### PROBLEM DESCRIPTION
Where a line in the records below includes "staticText", pull that line out.

(Document layout analysis data)
┏━━
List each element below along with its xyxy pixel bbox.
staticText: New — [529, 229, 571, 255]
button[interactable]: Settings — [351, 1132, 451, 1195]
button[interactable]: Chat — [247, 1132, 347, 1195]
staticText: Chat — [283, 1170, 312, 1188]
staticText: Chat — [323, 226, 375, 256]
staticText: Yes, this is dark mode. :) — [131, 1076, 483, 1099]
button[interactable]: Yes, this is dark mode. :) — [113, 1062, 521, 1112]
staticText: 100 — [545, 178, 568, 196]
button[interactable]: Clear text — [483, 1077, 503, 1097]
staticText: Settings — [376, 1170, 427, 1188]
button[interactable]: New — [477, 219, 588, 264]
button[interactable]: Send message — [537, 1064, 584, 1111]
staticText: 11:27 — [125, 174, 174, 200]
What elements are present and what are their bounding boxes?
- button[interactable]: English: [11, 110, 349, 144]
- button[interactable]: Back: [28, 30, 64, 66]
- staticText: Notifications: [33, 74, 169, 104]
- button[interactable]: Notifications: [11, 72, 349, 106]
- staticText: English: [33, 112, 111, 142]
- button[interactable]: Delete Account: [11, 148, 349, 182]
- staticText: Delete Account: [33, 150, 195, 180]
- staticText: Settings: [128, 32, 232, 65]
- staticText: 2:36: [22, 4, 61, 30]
┗━━
### RESULT OF THE TASK
staticText: New — [529, 229, 571, 255]
staticText: Chat — [283, 1170, 312, 1188]
staticText: Chat — [323, 226, 375, 256]
staticText: Yes, this is dark mode. :) — [131, 1076, 483, 1099]
staticText: 100 — [545, 178, 568, 196]
staticText: Settings — [376, 1170, 427, 1188]
staticText: 11:27 — [125, 174, 174, 200]
- staticText: Notifications: [33, 74, 169, 104]
- staticText: English: [33, 112, 111, 142]
- staticText: Delete Account: [33, 150, 195, 180]
- staticText: Settings: [128, 32, 232, 65]
- staticText: 2:36: [22, 4, 61, 30]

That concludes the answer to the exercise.